Berlin is far from a shithole. It's a beautiful international city with some problems, but compared to Paris' banlieues or New York filth and trash, all of Berlin's troubles are absolutely minute. For comparison, while there is some "gang" activity in Berlin, rival gangs beating each others in public swimming pools makes national news.
I like it too but only to visit and party every now and then, since, due to the massive liberal and expat/immigrant population there, it's the only place in Germany where I feel comfortable and at home, and not in a conservative conformist dystopian nightmare, despite me being fluent in German.
But with the general poor state of the city despite the high income taxes, and that terrible housing market over there I can't ever see myself moving there to live permanently today.
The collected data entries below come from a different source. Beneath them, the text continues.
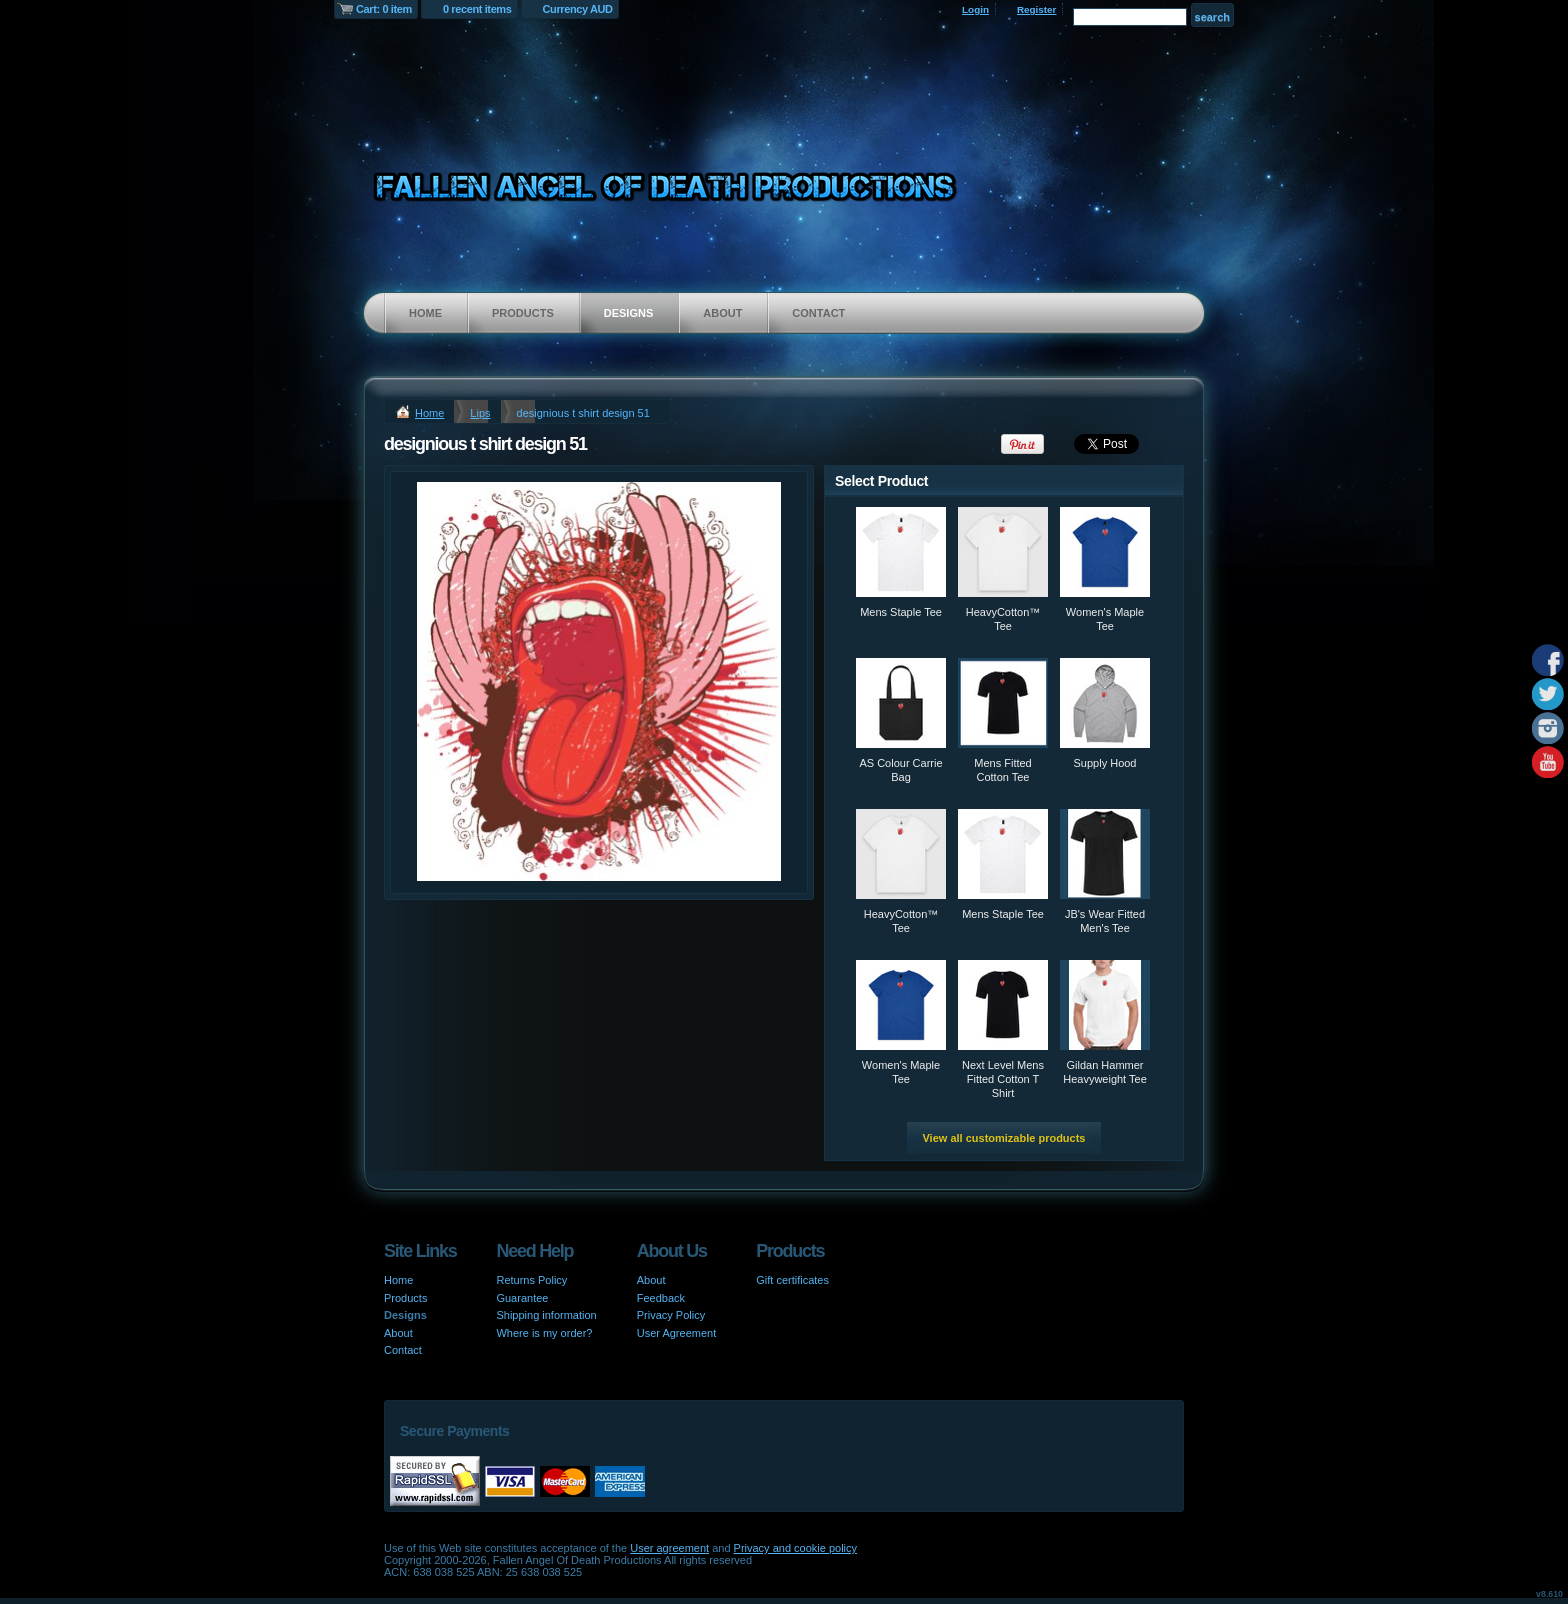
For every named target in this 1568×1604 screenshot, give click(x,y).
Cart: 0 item (384, 9)
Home (425, 313)
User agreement (669, 1548)
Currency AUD (578, 9)
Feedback (661, 1298)
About (722, 313)
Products (523, 313)
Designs (629, 313)
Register (1037, 9)
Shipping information (546, 1315)
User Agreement (676, 1333)
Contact (818, 313)
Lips (480, 413)
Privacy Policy (671, 1315)
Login (975, 9)
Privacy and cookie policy (796, 1548)
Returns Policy (531, 1280)
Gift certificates (792, 1280)
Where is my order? (544, 1333)
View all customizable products (1003, 1138)
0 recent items (477, 9)
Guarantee (522, 1298)
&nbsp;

In hindsight maybe 4-5 years ago, when housing was still easier to find, would have been the better time for that but not in the current housing market. If you lucked out and got a nice flat before housing went to hell, good for you. But then good luck next time you need to move again.
Unless all you care about is tech start-ups and wild parties with drugs and cheap food and beer, the housing market there and general poor state makes it a bad place to live if you're used to high quality of life cities that are well kept, like Vienna for example.
I'd like to live in a place where finding housing that isn't overpriced and poorly maintained, isn't a full time job in of itself where you waste dozens of hours calling agents and fighting with hundreds of people hunger games style just for the opportunity of living in an overpriced shitty uninsulated flat that hasn't seen any renovations or modernization since the early '80s (if you're lucky).
Maybe I'm getting old, but since I'm not a student anymore, the party scene doesn't make up for that huge hassle.
>but compared to Munich rent is still affordable in Berlin
I hear this a lot, and this may still have been the case 4 years ago or so, but I feel this is mostly coming from people who found housing in Berlin before Covid and aren't experiencing the current market.
Berlin would like to step up as a challenger for that title.